You’ve invited Great-Aunt Gertrude to lunch. What on earth are you going to serve? Well, tuna casserole, of course. And with her tea, this lemony bread. She’ll be so impressed.

1 lemon (zest grated, juice squeezed)

1¼ cups (300 ml) granulated sugar, divided

1½ cups (375 ml) all-purpose flour

2 tsp. (10 ml) baking powder

¼ cup (60 ml) butter, softened

2 eggs

½ cup (125 ml) milk

1 cup (250 ml) blueberries, fresh or frozen (if frozen, don’t thaw)

Preheat the oven to 350°F (180°C). Grease a 9 x 5-inch (23 x 13 cm) loaf pan.

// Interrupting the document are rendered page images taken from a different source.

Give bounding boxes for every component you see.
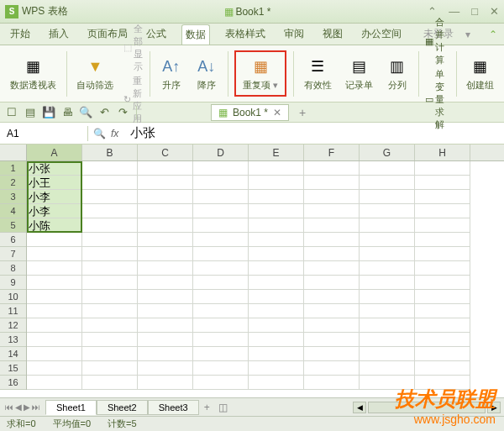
col-header[interactable]: E (249, 145, 304, 160)
menu-formula[interactable]: 公式 (143, 24, 170, 44)
cell[interactable] (138, 318, 193, 333)
cell[interactable] (193, 304, 249, 318)
doc-tab-add-icon[interactable]: + (299, 106, 306, 119)
cell[interactable] (82, 218, 138, 233)
row-header[interactable]: 2 (0, 176, 26, 190)
cell[interactable] (415, 176, 470, 190)
ribbon-autofilter[interactable]: ▼ 自动筛选 (73, 54, 117, 93)
cell[interactable] (304, 347, 360, 361)
menu-office[interactable]: 办公空间 (358, 24, 405, 44)
cell[interactable] (138, 376, 193, 390)
cell[interactable]: 小李 (27, 190, 82, 204)
cell[interactable] (360, 204, 415, 218)
cell[interactable]: 小李 (27, 204, 82, 218)
ribbon-duplicates[interactable]: ▦ 重复项 ▾ (239, 54, 281, 93)
cell[interactable] (304, 304, 360, 318)
col-header[interactable]: G (360, 145, 415, 160)
cell[interactable] (27, 304, 82, 318)
cell[interactable] (193, 333, 249, 347)
cell[interactable] (82, 290, 138, 304)
select-all-corner[interactable] (0, 145, 27, 161)
row-header[interactable]: 11 (0, 304, 26, 318)
sheet-add-icon[interactable]: + (199, 402, 215, 413)
col-header[interactable]: A (27, 145, 82, 160)
cell[interactable] (193, 361, 249, 376)
sheet-tab[interactable]: Sheet2 (97, 400, 148, 415)
cell[interactable] (304, 276, 360, 290)
row-header[interactable]: 3 (0, 190, 26, 204)
cell[interactable] (82, 161, 138, 176)
sheet-tab[interactable]: Sheet1 (45, 400, 97, 415)
cell[interactable] (249, 304, 304, 318)
maximize-icon[interactable]: □ (471, 5, 478, 18)
fx-icon[interactable]: fx (111, 128, 118, 139)
row-header[interactable]: 9 (0, 276, 26, 290)
cell[interactable] (249, 347, 304, 361)
cell[interactable] (304, 204, 360, 218)
row-header[interactable]: 15 (0, 361, 26, 376)
cell[interactable] (360, 176, 415, 190)
cell[interactable] (82, 276, 138, 290)
cell[interactable] (27, 290, 82, 304)
fb-cancel-icon[interactable]: 🔍 (93, 128, 106, 139)
cell[interactable] (193, 233, 249, 247)
cell[interactable] (415, 333, 470, 347)
cell[interactable] (415, 233, 470, 247)
cell[interactable] (193, 176, 249, 190)
redo-icon[interactable]: ↷ (116, 106, 129, 119)
cell[interactable] (249, 218, 304, 233)
cell[interactable] (360, 361, 415, 376)
cell[interactable] (304, 361, 360, 376)
cell[interactable] (360, 233, 415, 247)
row-header[interactable]: 1 (0, 161, 26, 176)
cell[interactable] (415, 304, 470, 318)
cell[interactable] (360, 290, 415, 304)
cell[interactable] (138, 247, 193, 261)
cell[interactable] (82, 361, 138, 376)
ribbon-collapse-icon[interactable]: ⌃ (489, 29, 497, 40)
cell[interactable] (193, 204, 249, 218)
ribbon-create-group[interactable]: ▦ 创建组 (463, 54, 497, 93)
cell[interactable] (27, 233, 82, 247)
cell[interactable] (27, 276, 82, 290)
cell[interactable] (138, 233, 193, 247)
open-icon[interactable]: ▤ (24, 106, 37, 119)
cell[interactable] (304, 333, 360, 347)
cell[interactable] (193, 161, 249, 176)
cell[interactable] (27, 376, 82, 390)
cell[interactable] (27, 347, 82, 361)
document-tab[interactable]: ▦ Book1 * ✕ (211, 104, 289, 121)
cell[interactable] (82, 176, 138, 190)
menu-start[interactable]: 开始 (7, 24, 34, 44)
cell[interactable] (193, 347, 249, 361)
cell[interactable] (138, 261, 193, 276)
menu-insert[interactable]: 插入 (45, 24, 72, 44)
cell[interactable] (360, 318, 415, 333)
cell[interactable] (138, 190, 193, 204)
new-icon[interactable]: ☐ (5, 106, 18, 119)
doc-tab-close-icon[interactable]: ✕ (273, 107, 281, 118)
cell[interactable] (360, 304, 415, 318)
cell[interactable] (249, 261, 304, 276)
sheet-nav-prev-icon[interactable]: ◀ (15, 402, 22, 412)
cell[interactable] (249, 247, 304, 261)
row-header[interactable]: 6 (0, 233, 26, 247)
cell[interactable] (249, 361, 304, 376)
cell[interactable] (138, 161, 193, 176)
cell[interactable] (360, 218, 415, 233)
cell[interactable] (249, 333, 304, 347)
cell[interactable] (304, 190, 360, 204)
row-header[interactable]: 14 (0, 347, 26, 361)
ribbon-sort-asc[interactable]: A↑ 升序 (157, 54, 186, 93)
sheet-split-icon[interactable]: ◫ (218, 402, 228, 413)
menu-review[interactable]: 审阅 (281, 24, 307, 44)
cell[interactable] (304, 376, 360, 390)
formula-input[interactable]: 小张 (123, 124, 504, 143)
menu-tablestyle[interactable]: 表格样式 (222, 24, 269, 44)
row-header[interactable]: 12 (0, 318, 26, 333)
cell[interactable] (193, 218, 249, 233)
cell[interactable] (82, 204, 138, 218)
cell[interactable] (304, 176, 360, 190)
hscroll-right-icon[interactable]: ▶ (487, 402, 501, 413)
cell[interactable] (27, 247, 82, 261)
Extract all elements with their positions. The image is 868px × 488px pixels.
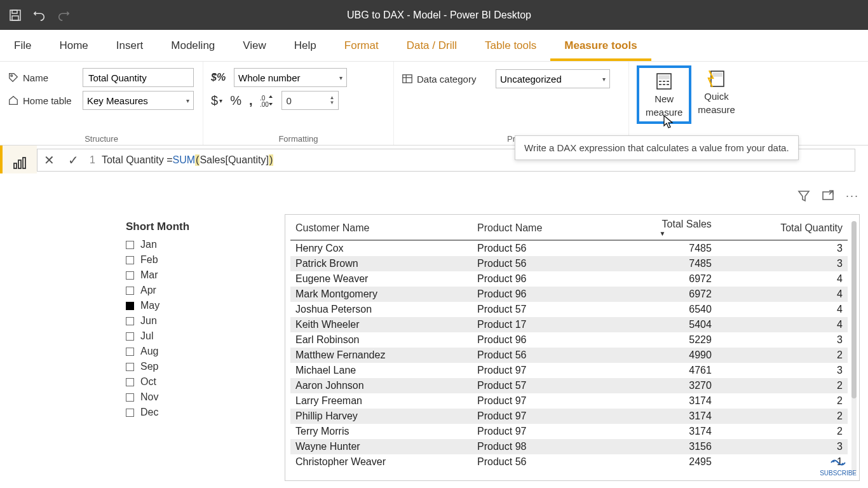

Grate the zest from the lemon into a small bowl and set aside. Squeeze the juice into a microwave-safe glass measuring cup or bowl. Add ¼ cup (60 ml) of the sugar to the lemon juice. Set aside.

In a bowl, stir together the flour and the baking powder.

In a large mixing bowl, combine the remaining 1 cup (250 ml) of sugar with the softened butter and beat with an electric mixer for 1 or 2 minutes, until fluffy. Add the eggs, 1 at a time, beating well after each. Add the grated lemon zest. Now add the flour mixture in 2 or 3 additions, alternating with the milk, beating until the batter is smooth. Quickly fold in the blueberries, mixing just until they’re evenly distributed.

Pour batter into the prepared loaf pan and bake for 65 to 70 minutes, until the top is golden brown and a toothpick poked into the middle comes out clean. Don’t remove the loaf from the pan yet!

Remember that little bowl with the lemon juice and sugar? Place it in the microwave and nuke on high power for 1 minute, stirring once or twice, until the sugar has dissolved and the mixture becomes syrupy. With a toothpick, poke holes all over the top of the baked loaf and gradually spoon the syrup over, allowing it to soak in. Let cool in the pan for about 30 minutes before removing to a rack to cool completely.

Makes 1 refreshingly lemony 9 x 5-inch (23 x 13 cm) loaf.